After being voted into office however, he turns his attention to more sinister ends: turning public opinion against Superman through strident anti-alien rhetoric and underhanded, world-threatening aggression. In Jeph Loeb’s Superman/Batman, Luthor takes to live television to blame the biggest threat facing Metropolis—a world-ending meteor he knew was coming but chose not to prevent—on Superman.
“He is an alien. A curse upon this planet,” he says. “As they say in our great nation’s farmlands, curses are like chickens. They always come home to roost.”
Luthor tempts the world’s supervillains with a $1 billion reward for delivering Superman to federal authorities, to “face charges of crimes against humanity.” (Who wants to bet Trump blames an incoming meteor on Obama before November?)
The story ends as you’d expect: Luthor descends irrevocably into madness, nearly self-destructing in his tunnel-vision quest to destroy a perceived enemy. But in a separate iteration of the President Luthor story, another Trump parallel emerges.
There are those who, in their desperate attempt to make sense of the dystopian mayhem that is the 2016 presidential election, believe that Trump isn’t running for president at all. Instead, they think, he’s running simply for a brand boost, part of the world’s most toxic PR campaign, and he doesn’t want to be president at all.
In the animated DC Comics show Justice League Unlimited, Luthor runs for president with no intention of ever taking office. Detective-hero The Question confronts Luthor, intending to kill him before he gets elected and dooms the Earth (again). Then Luthor makes a chilling revelation:
“My campaign is a farce, a small part of a much larger scheme,” he scoffs at Question. “President. Do you know how much power I’d have to give up to be president?…I spent 75 million on a fake presidential campaign, all just to tick Superman off.”

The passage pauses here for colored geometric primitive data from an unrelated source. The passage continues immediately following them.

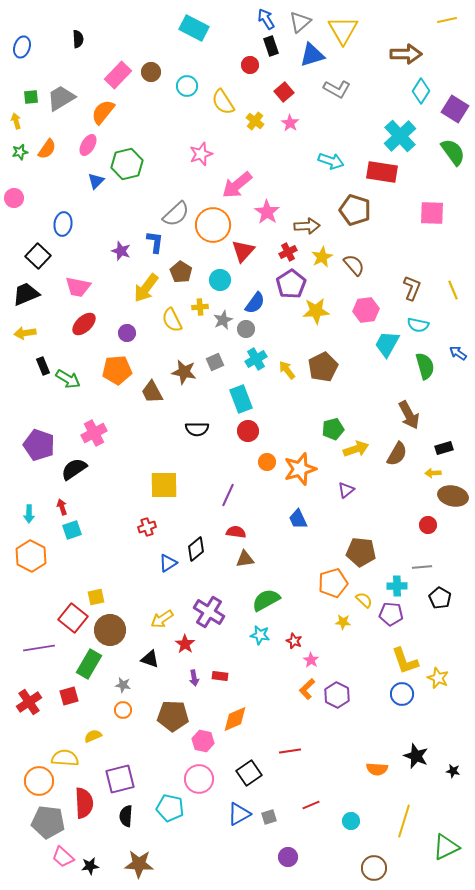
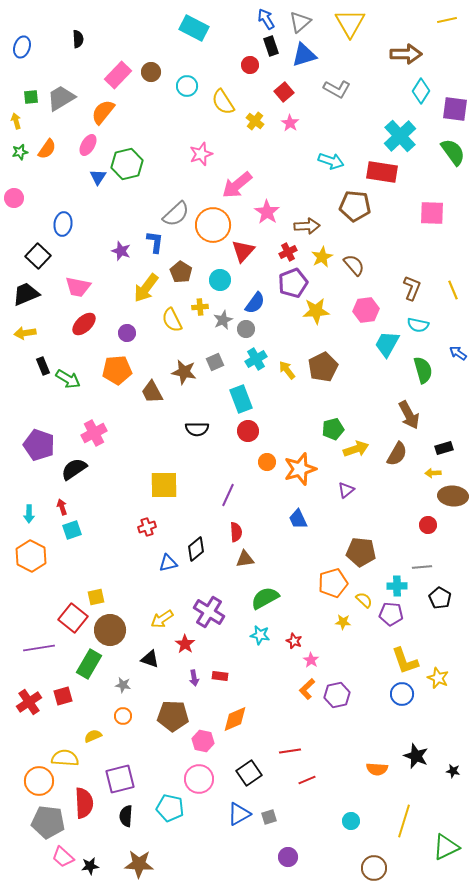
yellow triangle at (343, 30): moved 7 px right, 7 px up
blue triangle at (312, 55): moved 8 px left
purple square at (455, 109): rotated 24 degrees counterclockwise
blue triangle at (96, 181): moved 2 px right, 4 px up; rotated 12 degrees counterclockwise
brown pentagon at (355, 210): moved 4 px up; rotated 12 degrees counterclockwise
purple pentagon at (291, 284): moved 2 px right, 1 px up; rotated 12 degrees clockwise
green semicircle at (425, 366): moved 2 px left, 4 px down
brown ellipse at (453, 496): rotated 8 degrees counterclockwise
red semicircle at (236, 532): rotated 78 degrees clockwise
blue triangle at (168, 563): rotated 18 degrees clockwise
green semicircle at (266, 600): moved 1 px left, 2 px up
purple hexagon at (337, 695): rotated 20 degrees clockwise
red square at (69, 696): moved 6 px left
orange circle at (123, 710): moved 6 px down
red line at (311, 805): moved 4 px left, 25 px up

The idea of Trump summoning enough foresight and restraint to pull off an entire fake presidential campaign is mostly laughable—he can’t apply enough foresight to finish his sentences coherently half the time. Trump seemingly also has no real, deep-held beliefs, not any he upholds consistently, anyway. And if Luthor is one thing, it’s consistent in his undying grudges.
But both Trump and Luthor do have a firm understanding of one ugly truth, that which carries campaigns built on hate so far. “If mankind has one common emotion—it’s fear,” Luthor tells Superman in Superman/Batman #6. “Fear of the unknown. Fear of what they can’t control.”
If there’s one idea that over 80 years of Superman stories have tried to instill in readers, it’s that hope must trump fear for the sake of the future. This isn’t Bizarro world, where everything is backward and upside down; this is 2016, and yet here we are. Let’s try not to let the Man of Steel down.